Education under the aegis of ‘what is’ becomes a form of
adaptation. This can either be adaptation to the ‘what
is’ of society, in which case education becomes
socialization, or it can be adaptation to the ‘what is’
of the individual child or student, thus starting from
such ‘facts’ as the gifted child, the child with
attention deficit hyperactivity disorder, the student
with learning difficulties, and so on.
To locate education in the tension between ‘what is’ and
‘what is not’ also has implications for the theoretical
resources that can be brought to bear upon education.
The challenge is to develop forms of theory and
theorizing that have freedom as their interest and
reference point. Such forms do not operate in the domain
of the cognitive – where theory would tie education to
‘what is’ – nor in the domain of the normative – where
theory would tie education to ‘what is not’.
4. Counter Argument/ Counter Claim
Such speech is not entirely easy because it requires a
double gesture. The point is that if it was perfectly clear
what education ‘is’ and what it is ‘about’, then it would be
quite easy to speak for education, as most of the work had
already been done by ‘education’ itself.
5. Supports/ Evidences/ Explanation / Reference
Tying up education with the idea of freedom – a freedom
that is ‘difficult’ because it is connected, related – we are
trying to articulate the educational interest as an interest
in something that also cannot be pinned down, that cannot be
captured, and that, in that sense, also cannot be defined.

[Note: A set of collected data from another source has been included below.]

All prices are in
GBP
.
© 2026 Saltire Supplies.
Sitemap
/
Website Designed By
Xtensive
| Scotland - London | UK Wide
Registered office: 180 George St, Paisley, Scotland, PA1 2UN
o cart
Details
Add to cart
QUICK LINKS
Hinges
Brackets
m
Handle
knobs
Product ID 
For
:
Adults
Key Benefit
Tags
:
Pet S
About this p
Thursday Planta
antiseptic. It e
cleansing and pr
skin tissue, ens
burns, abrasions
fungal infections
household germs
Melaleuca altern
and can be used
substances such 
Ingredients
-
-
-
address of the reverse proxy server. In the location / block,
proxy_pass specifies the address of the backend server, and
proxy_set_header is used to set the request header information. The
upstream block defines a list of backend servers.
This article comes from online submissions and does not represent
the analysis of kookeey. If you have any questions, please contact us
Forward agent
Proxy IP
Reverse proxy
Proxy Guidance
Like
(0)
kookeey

Both strategies (populism and idealism) seem to miss
something that matters educationally – or, to put it in more
careful terms, that might matter educationally and that, so we
believe, should matter educationally. While populism expects
too little from education – and thus can blame those who
expect a little more, those who complicate education –
idealism expects too much from education – and thus can blame
those who expect too little from it, those who tie education
too quickly to the existing state of affairs.

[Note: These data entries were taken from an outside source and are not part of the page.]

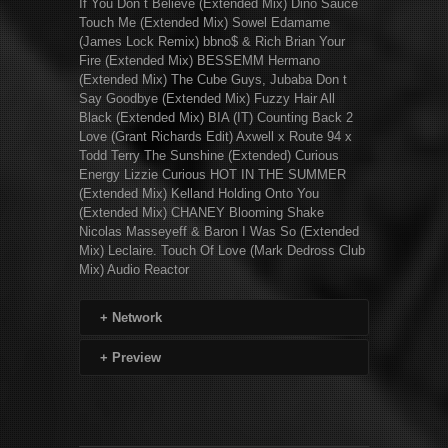
If You Don t Believe (Extended Mix) Dino Sauce
Touch Me (Extended Mix) Sowel Edamame
(James Lock Remix) bbno$ & Rich Brian Your
Fire (Extended Mix) BESSEMM Hermano
(Extended Mix) The Cube Guys, Jubaba Don t
Say Goodbye (Extended Mix) Fuzzy Hair All
Black (Extended Mix) BIA (IT) Counting Back 2
Love (Grant Richards Edit) Axwell x Route 94 x
Todd Terry The Sunshine (Extended) Curious
Energy Lizzie Curious HOT IN THE SUMMER
(Extended Mix) Kelland Holding Onto You
(Extended Mix) CHANEY Blooming Shake
Nicolas Masseyeff & Baron I Was So (Extended
Mix) Leclaire. Touch Of Love (Mark Dedross Club
Mix) Audio Reactor
+
Network
+
Preview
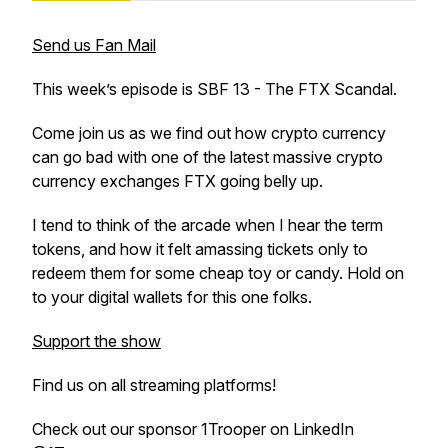
Send us Fan Mail
This week’s episode is SBF 13 - The FTX Scandal.
Come join us as we find out how crypto currency
can go bad with one of the latest massive crypto
currency exchanges FTX going belly up.
I tend to think of the arcade when I hear the term
tokens, and how it felt amassing tickets only to
redeem them for some cheap toy or candy. Hold on
to your digital wallets for this one folks.
Support the show
Find us on all streaming platforms!
Check out our sponsor 1Trooper on LinkedIn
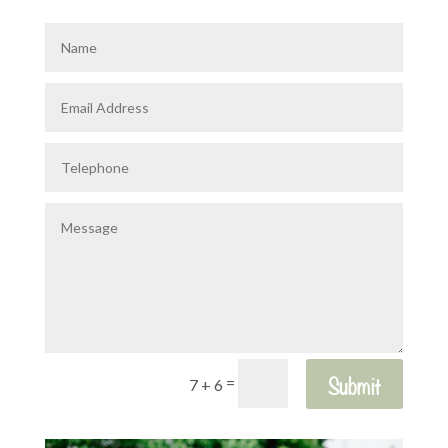
Submit
=
7 + 6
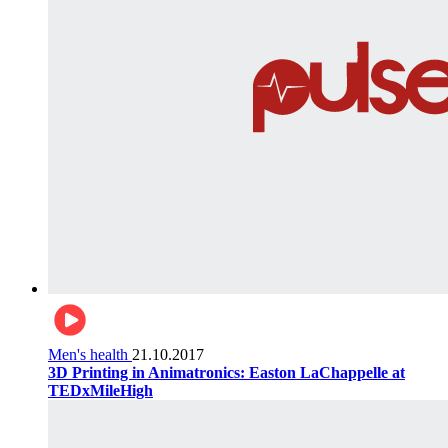
Men's health
21.10.2017
3D Printing in Animatronics: Easton LaChappelle at
TEDxMileHigh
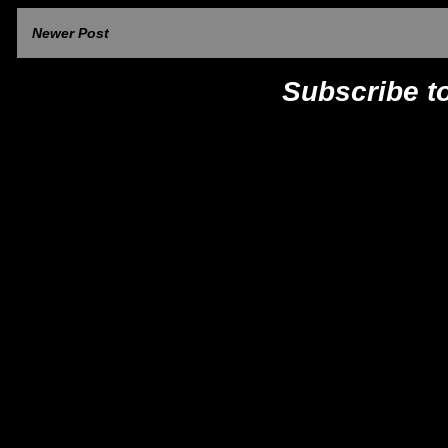
Newer Post
Subscribe t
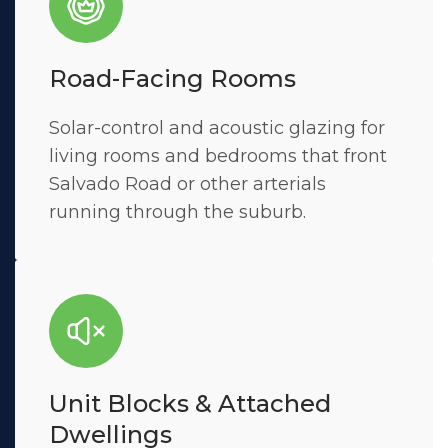
Road-Facing Rooms
Solar-control and acoustic glazing for
living rooms and bedrooms that front
Salvado Road or other arterials
running through the suburb.
Unit Blocks & Attached
Dwellings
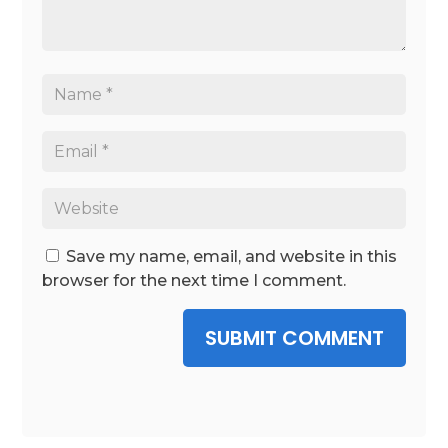
Save my name, email, and website in this
browser for the next time I comment.
SUBMIT COMMENT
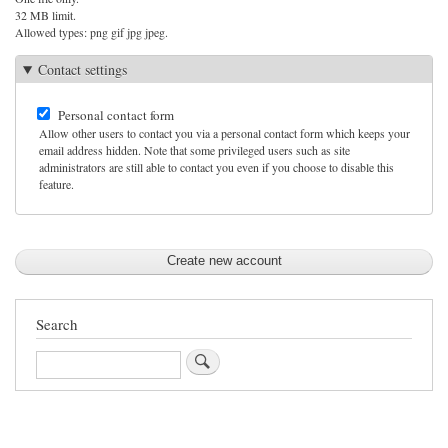
32 MB limit.
Allowed types: png gif jpg jpeg.
Contact settings
Personal contact form
Allow other users to contact you via a personal contact form which keeps your
email address hidden. Note that some privileged users such as site
administrators are still able to contact you even if you choose to disable this
feature.
Search
Search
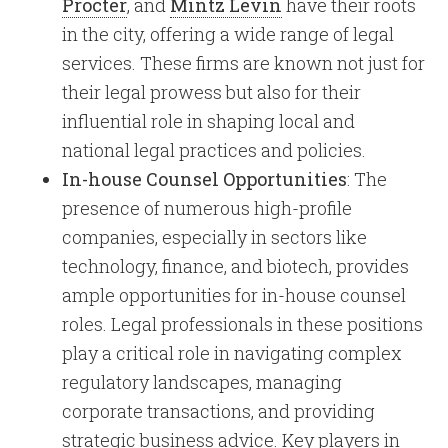
Procter
, and
Mintz Levin
have their roots
in the city, offering a wide range of legal
services. These firms are known not just for
their legal prowess but also for their
influential role in shaping local and
national legal practices and policies.
In-house Counsel Opportunities
: The
presence of numerous high-profile
companies, especially in sectors like
technology, finance, and biotech, provides
ample opportunities for in-house counsel
roles. Legal professionals in these positions
play a critical role in navigating complex
regulatory landscapes, managing
corporate transactions, and providing
strategic business advice. Key players in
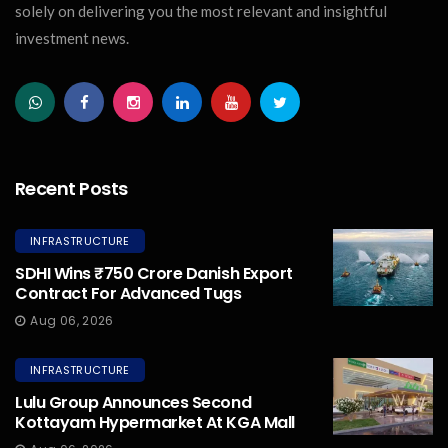
solely on delivering you the most relevant and insightful
investment news.
Recent Posts
INFRASTRUCTURE
SDHI Wins ₹750 Crore Danish Export
Contract For Advanced Tugs
Aug 06, 2026
INFRASTRUCTURE
Lulu Group Announces Second
Kottayam Hypermarket At KGA Mall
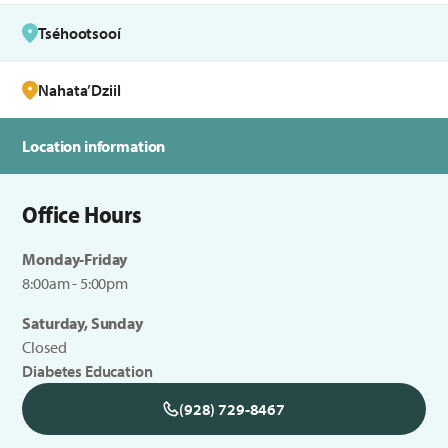
Tséhootsooí
Nahata’Dziil
Location information
Office Hours
Monday-Friday
8:00am - 5:00pm
Saturday, Sunday
Closed
Diabetes Education
(928) 729-8467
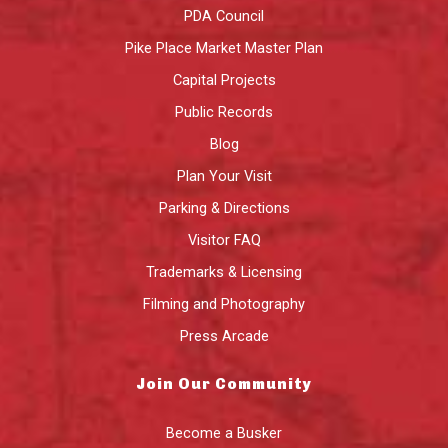
PDA Council
Pike Place Market Master Plan
Capital Projects
Public Records
Blog
Plan Your Visit
Parking & Directions
Visitor FAQ
Trademarks & Licensing
Filming and Photography
Press Arcade
Join Our Community
Become a Busker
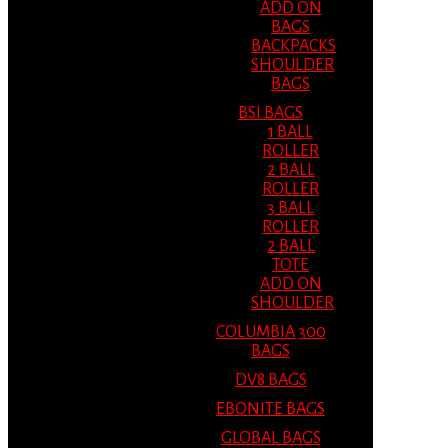
ADD ON
BAGS
BACKPACKS
SHOULDER
BAGS
BSI BAGS
1 BALL
ROLLER
2 BALL
ROLLER
3 BALL
ROLLER
2 BALL
TOTE
ADD ON
SHOULDER
COLUMBIA 300
BAGS
DV8 BAGS
EBONITE BAGS
GLOBAL BAGS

‘Freedom’ then signifies an ‘excess’; that is, it
signifies what cannot be captured if one is either a serious
populist or a serious idealist, but may matter nonetheless,
and may matter educationally.
6. My Stand/ Claim
I will go with the claim, simply because claims of this
manifesto is well detailed with specific and many evidences
which are all visible and observable. Unlike the counterclaim,
seems to miss something educationally.
7. My Supports/ Evidences/ Explanation / Reference
We can find many references to it throughout the history
of educational thought and educational practice. We can hear
its echo in such notions as emancipation, enlightenment and
liberal education, and we can find its promise in critical
education, empowering education, and so on. While in this
regard freedom may have the power to keep education away from
what is, from the reality of the here and now, and keeps the
possibility of excess or transcendence open, there is a danger
that in such notions as emancipation, enlightenment,
liberation and empowerment freedom is always projected into
the future, as something that needs time, as something that
may arrive, but that is always to arrive later.